- _Your objective_
Starting with the line that has "die er auch" and finishing with the line that has "紙×4部が渡されます。 実際には、A3", set down each line below exactly. Pictures are not copied.
___ Provided data
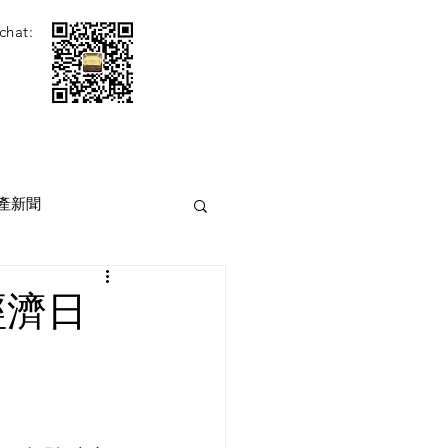
chat:
產新聞
經濟日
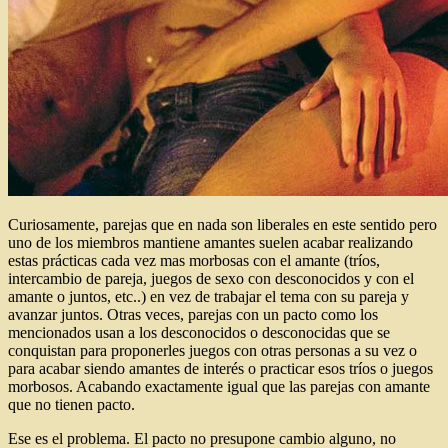
Curiosamente, parejas que en nada son liberales en este sentido pero
uno de los miembros mantiene amantes suelen acabar realizando
estas prácticas cada vez mas morbosas con el amante (tríos,
intercambio de pareja, juegos de sexo con desconocidos y con el
amante o juntos, etc..) en vez de trabajar el tema con su pareja y
avanzar juntos. Otras veces, parejas con un pacto como los
mencionados usan a los desconocidos o desconocidas que se
conquistan para proponerles juegos con otras personas a su vez o
para acabar siendo amantes de interés o practicar esos tríos o juegos
morbosos. Acabando exactamente igual que las parejas con amante
que no tienen pacto.
Ese es el problema. El pacto no presupone cambio alguno, no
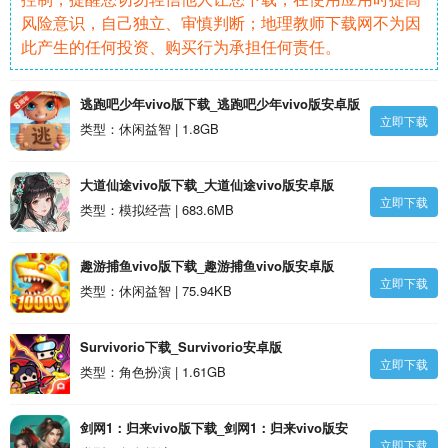
风险意识，自己独立、审慎判断；地理教师下载网不为因
此产生的任何投资、购买行为承担任何责任。
逃跑吧少年vivo版下载_逃跑吧少年vivo版安卓版
立即下载
类型：休闲益智 | 1.8GB
大道仙途vivo版下载_大道仙途vivo版安卓版
立即下载
类型：模拟经营 | 683.6MB
趣游捕鱼vivo版下载_趣游捕鱼vivo版安卓版
立即下载
类型：休闲益智 | 75.94KB
Survivorio下载_Survivorio安卓版
立即下载
类型：角色扮演 | 1.61GB
剑网1：归来vivo版下载_剑网1：归来vivo版安
立即下载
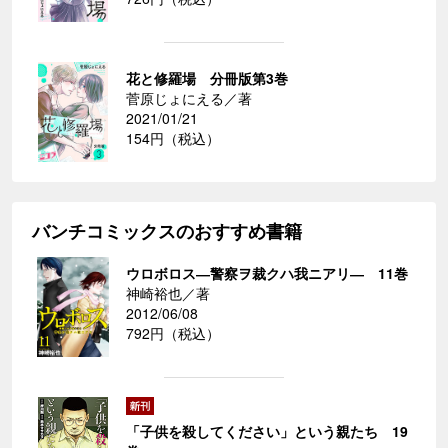
花と修羅場 分冊版第3巻
菅原じょにえる／著
2021/01/21
154円（税込）
バンチコミックスのおすすめ書籍
ウロボロス―警察ヲ裁クハ我ニアリ― 11巻
神崎裕也／著
2012/06/08
792円（税込）
「子供を殺してください」という親たち 19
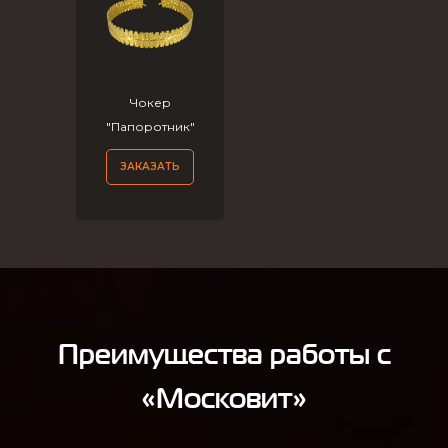
Чокер
"Папоротник"
ЗАКАЗАТЬ
Преимущества работы с
«Московит»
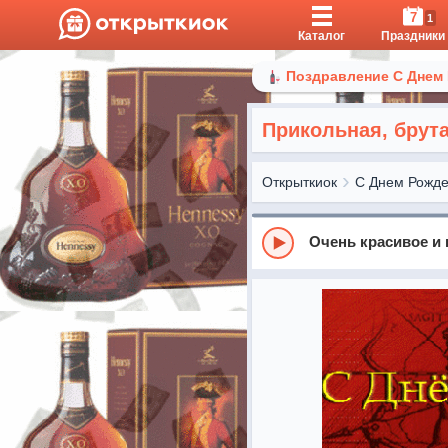
7
1
Каталог
Праздники
Поздравление С Днем
Прикольная, брут
Открыткиок
С Днем Рожд
Очень красивое и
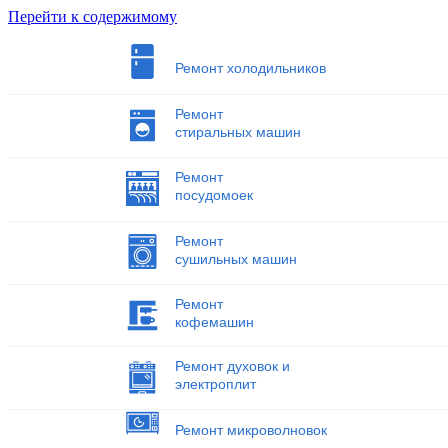
Перейти к содержимому
Ремонт холодильников
Ремонт
стиральных машин
Ремонт
посудомоек
Ремонт
сушильных машин
Ремонт
кофемашин
Ремонт духовок и
электроплит
Ремонт микроволновок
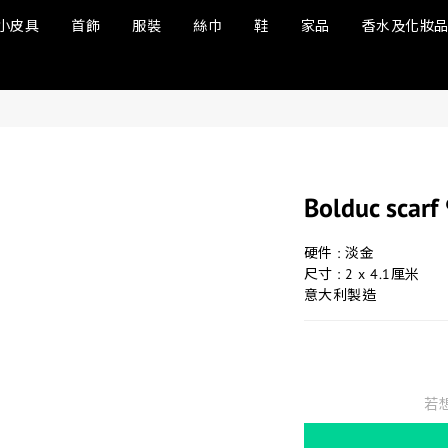
小皮具
首飾
服裝
絲巾
鞋
家品
香水及化妝
Bolduc scarf
硬件 : 淡金
尺寸 : 2 x 4.1厘米
意大利製造
若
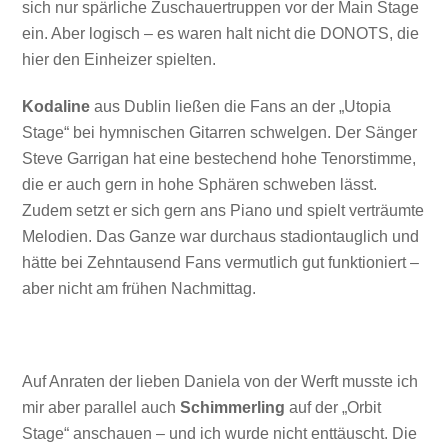
sich nur spärliche Zuschauertruppen vor der Main Stage
ein. Aber logisch – es waren halt nicht die DONOTS, die
hier den Einheizer spielten.
Kodaline
aus Dublin ließen die Fans an der „Utopia
Stage“ bei hymnischen Gitarren schwelgen. Der Sänger
Steve Garrigan hat eine bestechend hohe Tenorstimme,
die er auch gern in hohe Sphären schweben lässt.
Zudem setzt er sich gern ans Piano und spielt verträumte
Melodien. Das Ganze war durchaus stadiontauglich und
hätte bei Zehntausend Fans vermutlich gut funktioniert –
aber nicht am frühen Nachmittag.
Auf Anraten der lieben Daniela von der Werft musste ich
mir aber parallel auch
Schimmerling
auf der „Orbit
Stage“ anschauen – und ich wurde nicht enttäuscht. Die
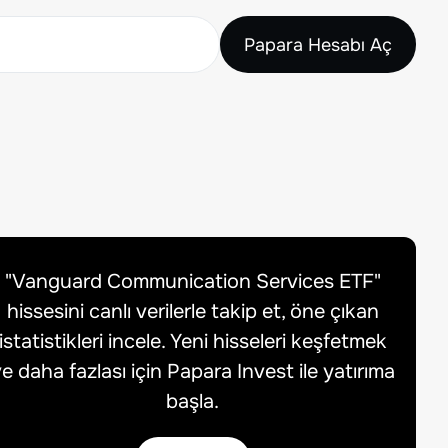
Papara Hesabı Aç
"
Vanguard Communication Services ETF
"
hissesini canlı verilerle takip et, öne çıkan
istatistikleri incele. Yeni hisseleri keşfetmek
e daha fazlası için Papara Invest ile yatırıma
başla.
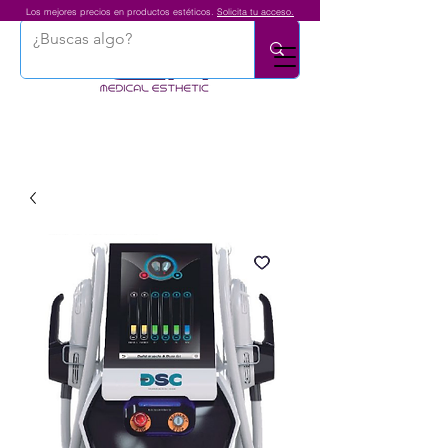
Los mejores precios en productos estéticos.
Solicita tu acceso.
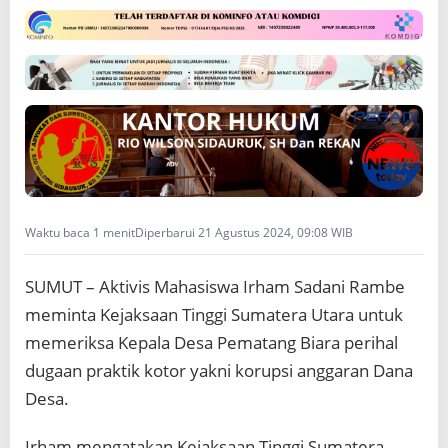
P
e
r
i
k
s
a
K
a
d
e
s
Waktu baca 1 menit
Diperbarui 21 Agustus 2024, 09:08 WIB
P
e
m
SUMUT – Aktivis Mahasiswa Irham Sadani Rambe
a
meminta Kejaksaan Tinggi Sumatera Utara untuk
t
memeriksa Kepala Desa Pematang Biara perihal
a
n
dugaan praktik kotor yakni korupsi anggaran Dana
g
Desa.
B
i
a
Irham mengatakan Kejaksaan Tinggi Sumatera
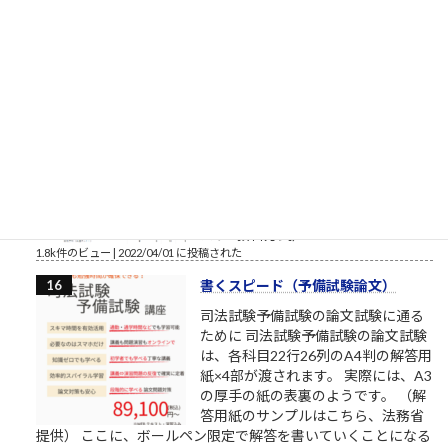
ログを読んでいただきまして本当にありがとうございます。最
近、公私ともに忙しく、ブログの更新ができない場合もあり
ま...
1.9k件のビュー
|
2017/08/12 に投稿された
補欠繰上合格状況2022年4月1日
（金）10:28（多摩美術大学/武蔵野
美術大学/東京造形大学）確定
昨日からの変化造形学部芸術文化学
科（共通テスト2教科＋専門試験方
式）5→6基礎デザイン学科（共通テ
スト3教科方式）0→4
1.8k件のビュー
|
2022/04/01 に投稿された
書くスピード（予備試験論文）
司法試験予備試験の論文試験に通る
ために 司法試験予備試験の論文試験
は、各科目22行26列のA4判の解答用
紙×4部が渡されます。 実際には、A3
の厚手の紙の表裏のようです。 （解
答用紙のサンプルはこちら、法務省
提供） ここに、ボールペン限定で解答を書いていくことになる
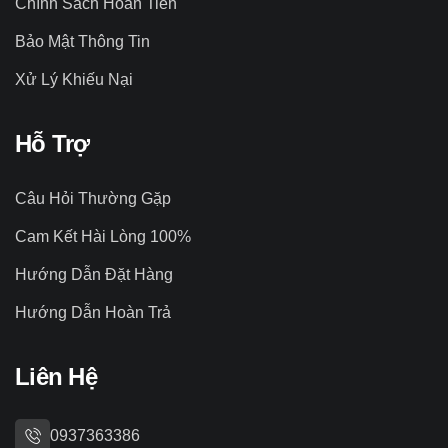
Chính Sách Hoàn Tiền
Bảo Mật Thông Tin
Xử Lý Khiếu Nại
Hỗ Trợ
Câu Hỏi Thường Gặp
Cam Kết Hài Lòng 100%
Hướng Dẫn Đặt Hàng
Hướng Dẫn Hoàn Trả
Liên Hệ
0937363386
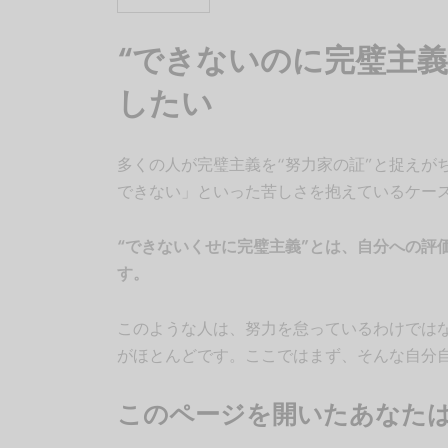
“できないのに完璧主
したい
多くの人が完璧主義を“努力家の証”と捉えが
できない」といった苦しさを抱えているケー
“できないくせに完璧主義”とは、自分への評
す。
このような人は、努力を怠っているわけでは
がほとんどです。ここではまず、そんな自分
このページを開いたあなた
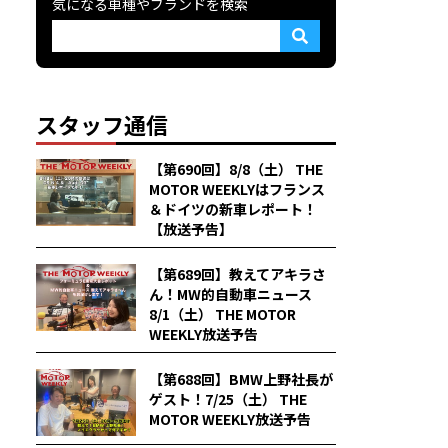
気になる車種やブランドを検索
スタッフ通信
【第690回】8/8（土） THE
MOTOR WEEKLYはフランス
＆ドイツの新車レポート！
【放送予告】
【第689回】教えてアキラさ
ん！MW的自動車ニュース
8/1（土） THE MOTOR
WEEKLY放送予告
【第688回】BMW上野社長が
ゲスト！7/25（土） THE
MOTOR WEEKLY放送予告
______
- _Your response_
die er auch gern in hohe Sphären schweben lässt.
Zudem setzt er sich gern ans Piano und spielt verträumte
Melodien. Das Ganze war durchaus stadiontauglich und
hätte bei Zehntausend Fans vermutlich gut funktioniert –
aber nicht am frühen Nachmittag.
Auf Anraten der lieben Daniela von der Werft musste ich
mir aber parallel auch
Schimmerling
auf der „Orbit
Stage“ anschauen – und ich wurde nicht enttäuscht. Die
Papara Hesabı Aç
"
Vanguard Communication Services ETF
"
hissesini canlı verilerle takip et, öne çıkan
istatistikleri incele. Yeni hisseleri keşfetmek
e daha fazlası için Papara Invest ile yatırıma
başla.
Los mejores precios en productos estéticos.
Solicita tu acceso.
P
e
r
i
k
s
a
K
a
d
e
s
Waktu baca 1 menit
Diperbarui 21 Agustus 2024, 09:08 WIB
P
e
m
SUMUT – Aktivis Mahasiswa Irham Sadani Rambe
a
meminta Kejaksaan Tinggi Sumatera Utara untuk
t
memeriksa Kepala Desa Pematang Biara perihal
a
n
dugaan praktik kotor yakni korupsi anggaran Dana
g
Desa.
B
i
a
Irham mengatakan Kejaksaan Tinggi Sumatera
ログを読んでいただきまして本当にありがとうございます。最
近、公私ともに忙しく、ブログの更新ができない場合もあり
ま...
1.9k件のビュー
|
2017/08/12 に投稿された
補欠繰上合格状況2022年4月1日
（金）10:28（多摩美術大学/武蔵野
美術大学/東京造形大学）確定
昨日からの変化造形学部芸術文化学
科（共通テスト2教科＋専門試験方
式）5→6基礎デザイン学科（共通テ
スト3教科方式）0→4
1.8k件のビュー
|
2022/04/01 に投稿された
書くスピード（予備試験論文）
司法試験予備試験の論文試験に通る
ために 司法試験予備試験の論文試験
は、各科目22行26列のA4判の解答用
紙×4部が渡されます。 実際には、A3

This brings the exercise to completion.